*Dataset records*

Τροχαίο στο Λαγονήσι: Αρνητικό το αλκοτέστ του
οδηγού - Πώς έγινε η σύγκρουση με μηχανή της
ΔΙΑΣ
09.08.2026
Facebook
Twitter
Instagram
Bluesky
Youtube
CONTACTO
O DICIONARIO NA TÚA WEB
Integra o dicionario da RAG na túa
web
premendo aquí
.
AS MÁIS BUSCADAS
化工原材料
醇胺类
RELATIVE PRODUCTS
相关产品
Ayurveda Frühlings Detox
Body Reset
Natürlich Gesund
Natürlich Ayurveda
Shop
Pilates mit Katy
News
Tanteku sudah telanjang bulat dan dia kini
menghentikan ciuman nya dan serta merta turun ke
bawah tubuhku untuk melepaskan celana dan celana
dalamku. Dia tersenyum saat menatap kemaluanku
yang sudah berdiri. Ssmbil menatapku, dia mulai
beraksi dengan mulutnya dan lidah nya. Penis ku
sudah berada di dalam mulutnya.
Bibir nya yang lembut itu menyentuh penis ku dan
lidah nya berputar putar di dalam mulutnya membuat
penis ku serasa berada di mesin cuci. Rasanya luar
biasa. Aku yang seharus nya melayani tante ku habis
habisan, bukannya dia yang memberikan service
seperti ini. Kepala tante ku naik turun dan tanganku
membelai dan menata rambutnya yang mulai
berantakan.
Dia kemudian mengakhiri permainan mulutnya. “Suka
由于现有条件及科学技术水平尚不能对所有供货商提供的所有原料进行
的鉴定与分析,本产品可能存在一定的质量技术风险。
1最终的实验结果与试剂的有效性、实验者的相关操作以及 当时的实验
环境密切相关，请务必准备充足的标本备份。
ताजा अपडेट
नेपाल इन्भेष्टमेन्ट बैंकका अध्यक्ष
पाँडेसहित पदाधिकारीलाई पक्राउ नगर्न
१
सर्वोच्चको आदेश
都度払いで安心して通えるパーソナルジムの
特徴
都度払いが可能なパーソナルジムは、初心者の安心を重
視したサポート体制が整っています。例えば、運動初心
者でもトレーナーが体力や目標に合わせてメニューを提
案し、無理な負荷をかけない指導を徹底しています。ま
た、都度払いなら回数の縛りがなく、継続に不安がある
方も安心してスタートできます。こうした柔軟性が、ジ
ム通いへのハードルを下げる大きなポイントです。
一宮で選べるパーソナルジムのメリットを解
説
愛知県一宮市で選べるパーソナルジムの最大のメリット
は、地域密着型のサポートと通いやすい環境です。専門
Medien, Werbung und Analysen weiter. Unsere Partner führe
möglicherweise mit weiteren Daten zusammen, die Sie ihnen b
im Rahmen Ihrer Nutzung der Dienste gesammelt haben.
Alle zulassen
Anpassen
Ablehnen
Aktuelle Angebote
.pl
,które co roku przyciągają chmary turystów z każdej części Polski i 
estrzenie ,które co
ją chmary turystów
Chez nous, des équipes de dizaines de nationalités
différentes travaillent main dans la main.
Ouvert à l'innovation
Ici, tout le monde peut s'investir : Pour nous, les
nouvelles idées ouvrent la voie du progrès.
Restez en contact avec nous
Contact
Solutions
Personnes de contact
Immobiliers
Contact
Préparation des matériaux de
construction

*Task description*
Reproduce the whole listing without changing anything.

*Answer to this exercise*
Τροχαίο στο Λαγονήσι: Αρνητικό το αλκοτέστ του
οδηγού - Πώς έγινε η σύγκρουση με μηχανή της
ΔΙΑΣ
09.08.2026
Facebook
Twitter
Instagram
Bluesky
Youtube
CONTACTO
O DICIONARIO NA TÚA WEB
Integra o dicionario da RAG na túa
web
premendo aquí
.
AS MÁIS BUSCADAS
化工原材料
醇胺类
RELATIVE PRODUCTS
相关产品
Ayurveda Frühlings Detox
Body Reset
Natürlich Gesund
Natürlich Ayurveda
Shop
Pilates mit Katy
News
Tanteku sudah telanjang bulat dan dia kini
menghentikan ciuman nya dan serta merta turun ke
bawah tubuhku untuk melepaskan celana dan celana
dalamku. Dia tersenyum saat menatap kemaluanku
yang sudah berdiri. Ssmbil menatapku, dia mulai
beraksi dengan mulutnya dan lidah nya. Penis ku
sudah berada di dalam mulutnya.
Bibir nya yang lembut itu menyentuh penis ku dan
lidah nya berputar putar di dalam mulutnya membuat
penis ku serasa berada di mesin cuci. Rasanya luar
biasa. Aku yang seharus nya melayani tante ku habis
habisan, bukannya dia yang memberikan service
seperti ini. Kepala tante ku naik turun dan tanganku
membelai dan menata rambutnya yang mulai
berantakan.
Dia kemudian mengakhiri permainan mulutnya. “Suka
由于现有条件及科学技术水平尚不能对所有供货商提供的所有原料进行
的鉴定与分析,本产品可能存在一定的质量技术风险。
1最终的实验结果与试剂的有效性、实验者的相关操作以及 当时的实验
环境密切相关，请务必准备充足的标本备份。
ताजा अपडेट
नेपाल इन्भेष्टमेन्ट बैंकका अध्यक्ष
पाँडेसहित पदाधिकारीलाई पक्राउ नगर्न
१
सर्वोच्चको आदेश
都度払いで安心して通えるパーソナルジムの
特徴
都度払いが可能なパーソナルジムは、初心者の安心を重
視したサポート体制が整っています。例えば、運動初心
者でもトレーナーが体力や目標に合わせてメニューを提
案し、無理な負荷をかけない指導を徹底しています。ま
た、都度払いなら回数の縛りがなく、継続に不安がある
方も安心してスタートできます。こうした柔軟性が、ジ
ム通いへのハードルを下げる大きなポイントです。
一宮で選べるパーソナルジムのメリットを解
説
愛知県一宮市で選べるパーソナルジムの最大のメリット
は、地域密着型のサポートと通いやすい環境です。専門
Medien, Werbung und Analysen weiter. Unsere Partner führe
möglicherweise mit weiteren Daten zusammen, die Sie ihnen b
im Rahmen Ihrer Nutzung der Dienste gesammelt haben.
Alle zulassen
Anpassen
Ablehnen
Aktuelle Angebote
.pl
,które co roku przyciągają chmary turystów z każdej części Polski i 
estrzenie ,które co
ją chmary turystów
Chez nous, des équipes de dizaines de nationalités
différentes travaillent main dans la main.
Ouvert à l'innovation
Ici, tout le monde peut s'investir : Pour nous, les
nouvelles idées ouvrent la voie du progrès.
Restez en contact avec nous
Contact
Solutions
Personnes de contact
Immobiliers
Contact
Préparation des matériaux de
construction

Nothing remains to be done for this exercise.